Volume 10, Number 1, January 2018, pages 13-21

The Effect of Ongoing Vitamin D and Low-Fat Milk Intake on Bone Metabolism in Female High-School Endurance Runners

Physical activity is associated with an increase in bone mineral accumulation during childhood and with a decrease in the bone loss rate after peak bone mass is reached [1]. However, some athletes, such as endurance runners, have been observed to have low bone mineral density (BMD) and subsequent stress fractures [2-4]. These result from the excess bone resorption caused by an increase in exercise volume and the abnormal repetitive load on the bones [5]. In addition, low BMD in female athletes has been reported caused by amenorrhea for low energy availability [2-4].

The dietary strategy for prevention of low BMD and stress fractures in athletes is calcium and vitamin D supplementation. In a 2-year cohort study of female endurance runners, a high intake of dairy products (including calcium, vitamin D, and protein) was observed to increase the BMD and decrease the incidence of stress fractures [6]. In addition, calcium and vitamin D supplementation during military training was observed to be associated with increased ionized calcium levels, maintenance of parathyroid hormone (PTH) concentration, a decreased bone resorption rate, and improved BMD and bone structure [7]. Thus, the benefits of calcium and vitamin D supplementation have been reported in many previous studies [6-8]. Vitamin D is thought to aid in calcium absorption from the small intestine, thus increasing the serum calcium concentration and decreasing the PTH concentration, thus decreasing bone resorption [9, 10].
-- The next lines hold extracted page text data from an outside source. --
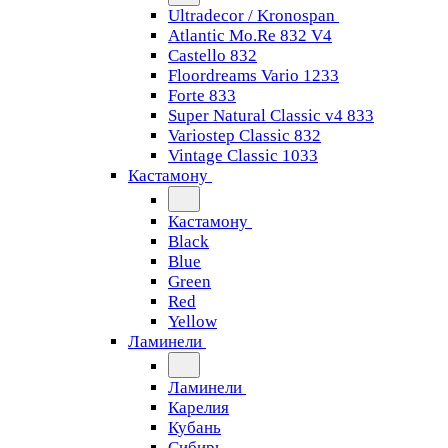
Ultradecor / Kronospan
Atlantic Mo.Re 832 V4
Castello 832
Floordreams Vario 1233
Forte 833
Super Natural Classic v4 833
Variostep Classic 832
Vintage Classic 1033
Кастамону
Кастамону
Black
Blue
Green
Red
Yellow
Ламинели
Ламинели
Карелия
Кубань
Сибирь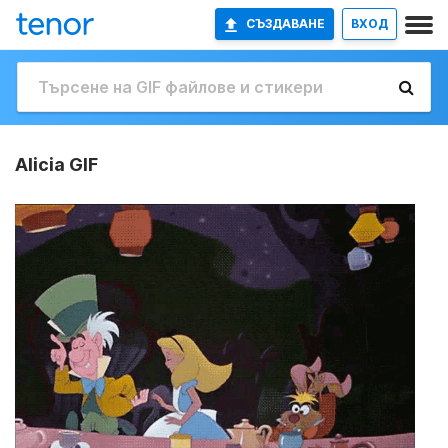
СЪЗДАВАНЕ
ВХОД
Alicia GIF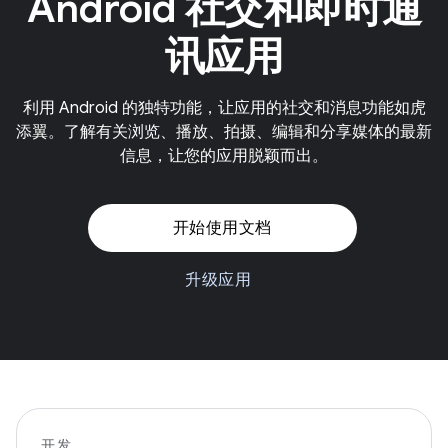
Android 社交和即时通
讯应用
利用 Android 的独特功能，让应用的社交和消息功能如虎
添翼。了解有关浏览、播放、拍摄、编辑和分享媒体的最新
信息，让您的应用脱颖而出。
开始使用文档
升级应用
开发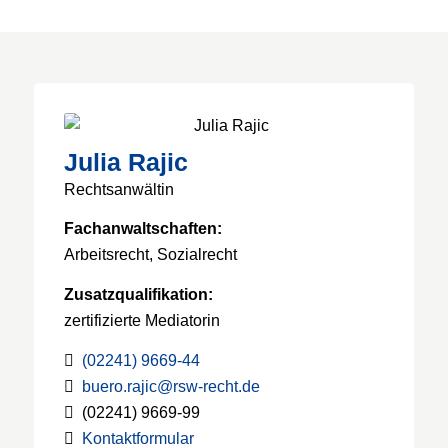
Julia Rajic
Rechtsanwältin
Fachanwaltschaften:
Arbeitsrecht, Sozialrecht
Zusatzqualifikation:
zertifizierte Mediatorin
(02241) 9669-44
buero.rajic@rsw-recht.de
(02241) 9669-99
Kontaktformular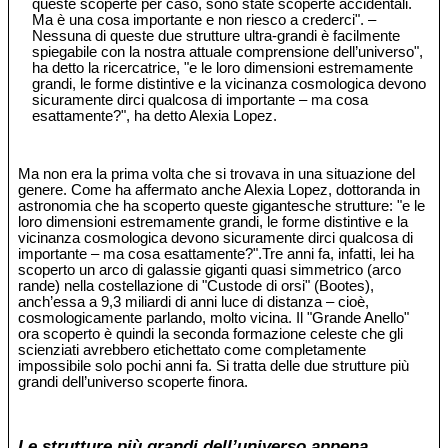
queste scoperte per caso, sono state scoperte accidentali.
Ma è una cosa importante e non riesco a crederci". –
Nessuna di queste due strutture ultra-grandi è facilmente
spiegabile con la nostra attuale comprensione dell’universo",
ha detto la ricercatrice, "e le loro dimensioni estremamente
grandi, le forme distintive e la vicinanza cosmologica devono
sicuramente dirci qualcosa di importante – ma cosa
esattamente?", ha detto Alexia Lopez.
Ma non era la prima volta che si trovava in una situazione del
genere. Come ha affermato anche Alexia Lopez, dottoranda in
astronomia che ha scoperto queste gigantesche strutture: "e le
loro dimensioni estremamente grandi, le forme distintive e la
vicinanza cosmologica devono sicuramente dirci qualcosa di
importante – ma cosa esattamente?".Tre anni fa, infatti, lei ha
scoperto un arco di galassie giganti quasi simmetrico (arco
rande) nella costellazione di "Custode di orsi" (Bootes),
anch’essa a 9,3 miliardi di anni luce di distanza – cioè,
cosmologicamente parlando, molto vicina. Il "Grande Anello"
ora scoperto è quindi la seconda formazione celeste che gli
scienziati avrebbero etichettato come completamente
impossibile solo pochi anni fa. Si tratta delle due strutture più
grandi dell’universo scoperte finora.
Le strutture più grandi dell’universo appena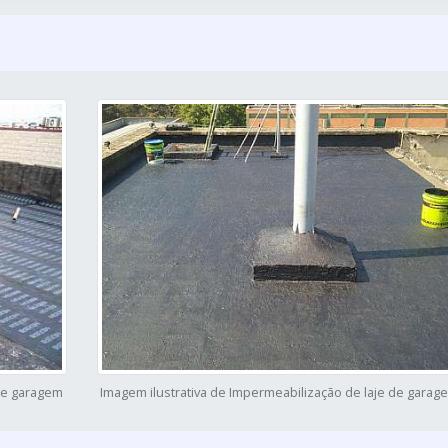
 de garagem
Imagem ilustrativa de Impermeabilização de laje de garag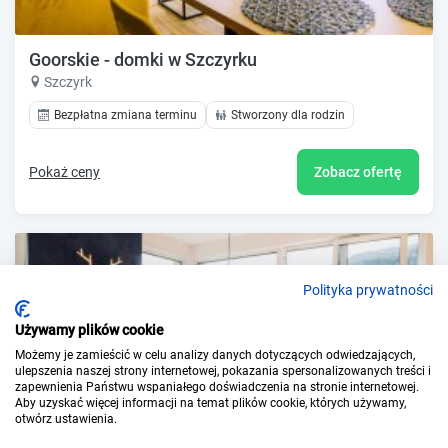
Goorskie - domki w Szczyrku
Szczyrk
Bezpłatna zmiana terminu
Stworzony dla rodzin
Pokaż ceny
Zobacz ofertę
Polityka prywatności
Używamy plików cookie
Możemy je zamieścić w celu analizy danych dotyczących odwiedzających,
ulepszenia naszej strony internetowej, pokazania spersonalizowanych treści i
zapewnienia Państwu wspaniałego doświadczenia na stronie internetowej.
Aby uzyskać więcej informacji na temat plików cookie, których używamy,
otwórz ustawienia.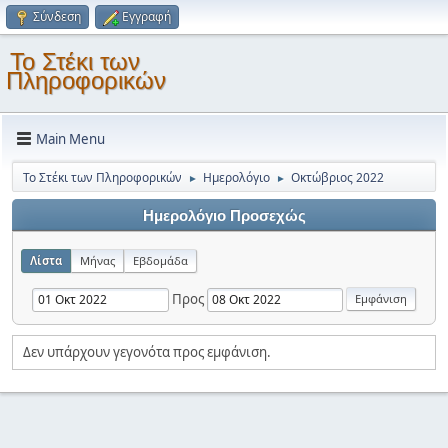
Σύνδεση
Εγγραφή
Το Στέκι των
Πληροφορικών
Main Menu
Το Στέκι των Πληροφορικών
Ημερολόγιο
Οκτώβριος 2022
►
►
Ημερολόγιο Προσεχώς
Λίστα
Μήνας
Εβδομάδα
Προς
Δεν υπάρχουν γεγονότα προς εμφάνιση.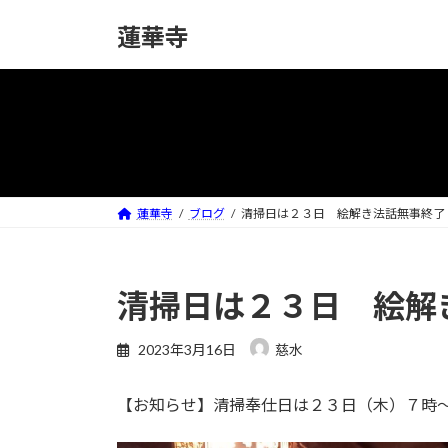
コ
ナ
蓮華寺
ン
ビ
テ
ゲ
ン
ー
ツ
シ
へ
ョ
ス
ン
キ
に
ッ
移
蓮華寺
ブログ
清掃日は２３日 絵解き法話無事終了
プ
動
清掃日は２３日 絵解
2023年3月16日
慈水
【お知らせ】清掃奉仕日は２３日（木）７時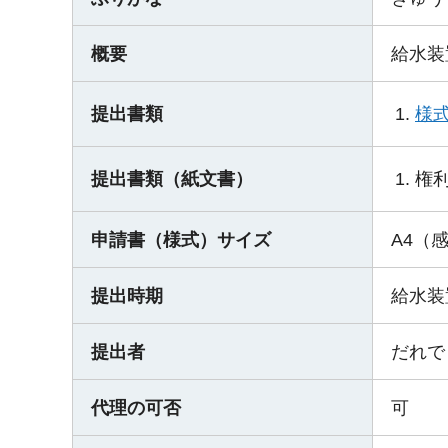
概要
給水装
様式
提出書類
権
提出書類（紙文書）
申請書（様式）サイズ
A4（
提出時期
給水装
提出者
だれで
代理の可否
可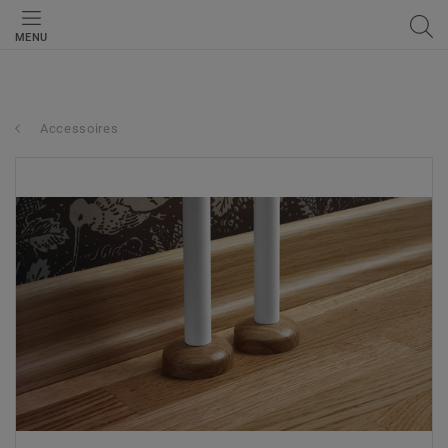
MENU
Accessoires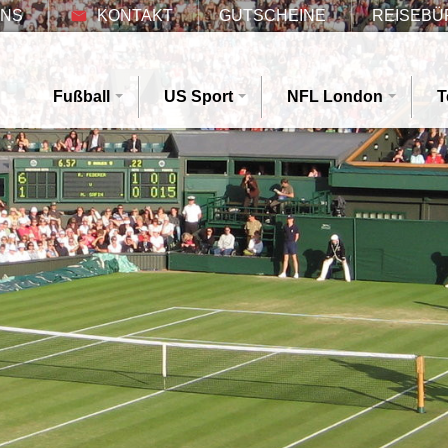
UNS
KONTAKT
GUTSCHEINE
REISEBÜ
Fußball
US Sport
NFL London
T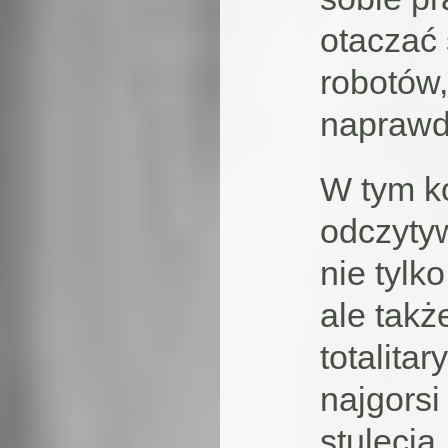
otaczać 
robotów,
naprawd
W tym ko
odczyty
nie tylko
ale tak
totalita
najgorsi
stulecia,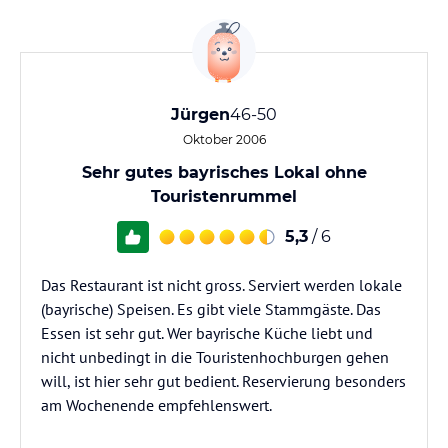
Jürgen
46-50
Oktober 2006
Sehr gutes bayrisches Lokal ohne
Touristenrummel
5,3
/ 6
Das Restaurant ist nicht gross. Serviert werden lokale
(bayrische) Speisen. Es gibt viele Stammgäste. Das
Essen ist sehr gut. Wer bayrische Küche liebt und
nicht unbedingt in die Touristenhochburgen gehen
will, ist hier sehr gut bedient. Reservierung besonders
am Wochenende empfehlenswert.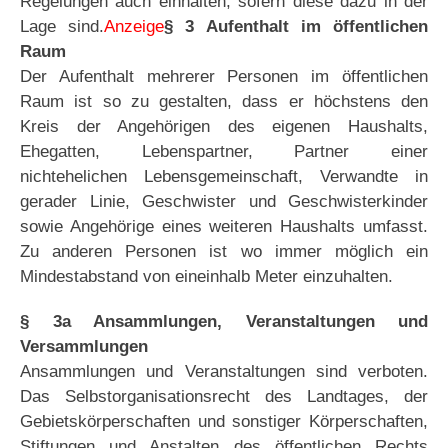
Regelungen auch einhalten, sofern diese dazu in der
Lage sind.
Anzeige
§ 3 Aufenthalt im öffentlichen
Raum
Der Aufenthalt mehrerer Personen im öffentlichen
Raum ist so zu gestalten, dass er höchstens den
Kreis der Angehörigen des eigenen Haushalts,
Ehegatten, Lebenspartner, Partner einer
nichtehelichen Lebensgemeinschaft, Verwandte in
gerader Linie, Geschwister und Geschwisterkinder
sowie Angehörige eines weiteren Haushalts umfasst.
Zu anderen Personen ist wo immer möglich ein
Mindestabstand von eineinhalb Meter einzuhalten.
§ 3a Ansammlungen, Veranstaltungen und
Versammlungen
Ansammlungen und Veranstaltungen sind verboten.
Das Selbstorganisationsrecht des Landtages, der
Gebietskörperschaften und sonstiger Körperschaften,
Stiftungen und Anstalten des öffentlichen Rechts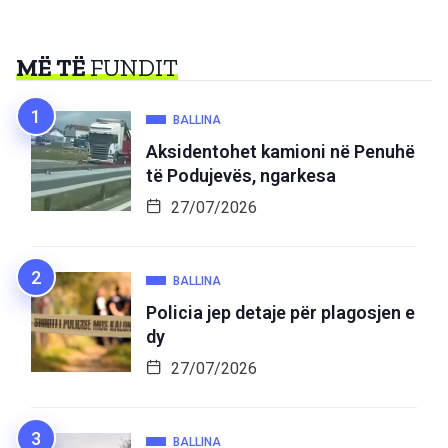
MË TË
FUNDIT
BALLINA
Aksidentohet kamioni në Penuhë
të Podujevës, ngarkesa
27/07/2026
BALLINA
Policia jep detaje për plagosjen e
dy
27/07/2026
BALLINA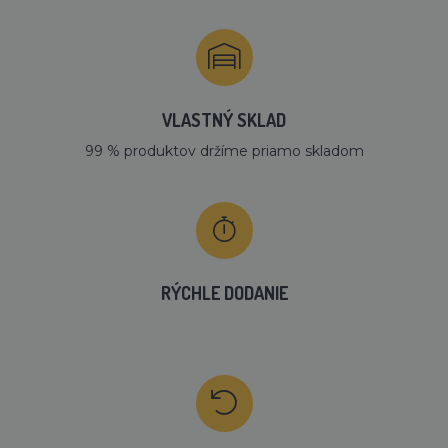
VLASTNÝ SKLAD
99 % produktov držíme priamo skladom
RÝCHLE DODANIE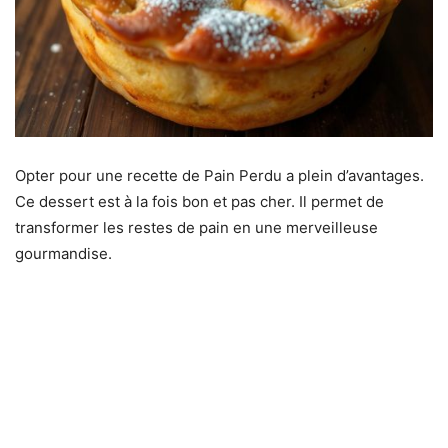
Opter pour une recette de Pain Perdu a plein d’avantages.
Ce dessert est à la fois bon et pas cher. Il permet de
transformer les restes de pain en une merveilleuse
gourmandise.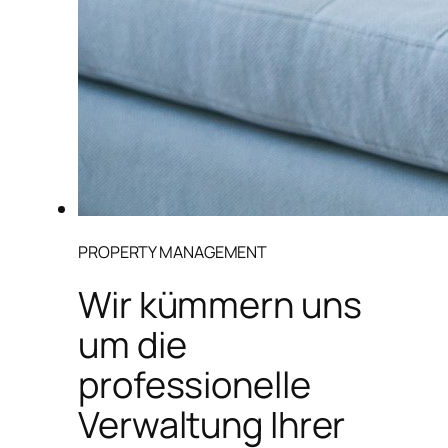
PROPERTY MANAGEMENT
Wir kümmern uns
um die
professionelle
Verwaltung Ihrer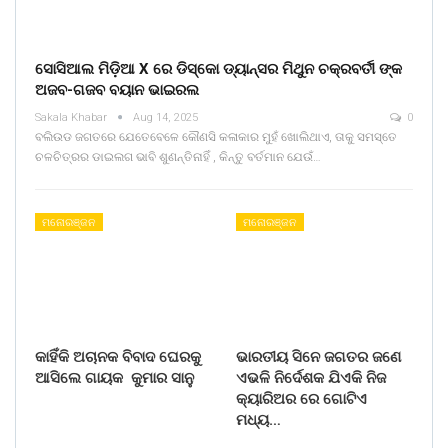
ସୋସିଆଲ ମିଡ଼ିଆ X ରେ ଡିସ୍କୋ ଡ୍ୟାନ୍ସର ମିଥୁନ ଚକ୍ରବର୍ତୀ ଙ୍କ
ଅଜବ-ଗଜବ ବୟାନ ଭାଇରଲ
Sakala Khabar
Aug 14, 2025
0
ବଲିଉଡ ଜଗତରେ ଯେତେବେଳେ କୌଣସି କଳାକାର ମୁହଁ ଖୋଲିଥାଏ, ତାକୁ ସମସ୍ତେ
ଚଳଚିତ୍ରର ଡାଇଲଗ ଭାବି ଶୁଣନ୍ତିନାହିଁ , କିନ୍ତୁ ବର୍ତମାନ ଯେଉଁ…
ମନୋରଞ୍ଜନ
ମନୋରଞ୍ଜନ
କାହିଁକି ଅଚାନକ ବିବାଦ ଘେରକୁ
ଭାରତୀୟ ସିନେ ଜଗତର ଜଣେ
ଆସିଲେ ଗାୟକ କୁମାର ସାନୁ
ଏଭଳି ନିର୍ଦେଶକ ଯିଏକି ନିଜ
କ୍ୟାରିଅର ରେ ଗୋଟିଏ
ମଧ୍ୟ…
On the other hand, inflammatory cytokines were reported to accelerate bone resorption and suppress bone formation [11]. In a previous study, tumor necrosis factor-alpha (TNF-α), an inflammatory cytokine, was increased after high-intensity exercise, and the percent change of TNF-α showed positive correlations with the percent change of bone resorption markers [12]. On the contrary, vitamin D has been shown to suppress inflammatory cytokines such as interleukin (IL)-6, IL-8, and TNF-α via vitamin D receptors [13]. Furthermore, the 25-hydroxyvitamin D (25(OH)D) and TNF-α concentrations in runners reportedly have a reverse correlation [14]. Therefore, improvement in bone health by calcium and vitamin D supplementation has the potential to not only improve calcium metabolism but also to suppress inflammation.

The purpose of this study was to determine whether the intake of vitamin D supplements and low-fat milk for 6 months in female high-school endurance runners would improve bone metabolism through suppression of PTH and inflammatory cytokines.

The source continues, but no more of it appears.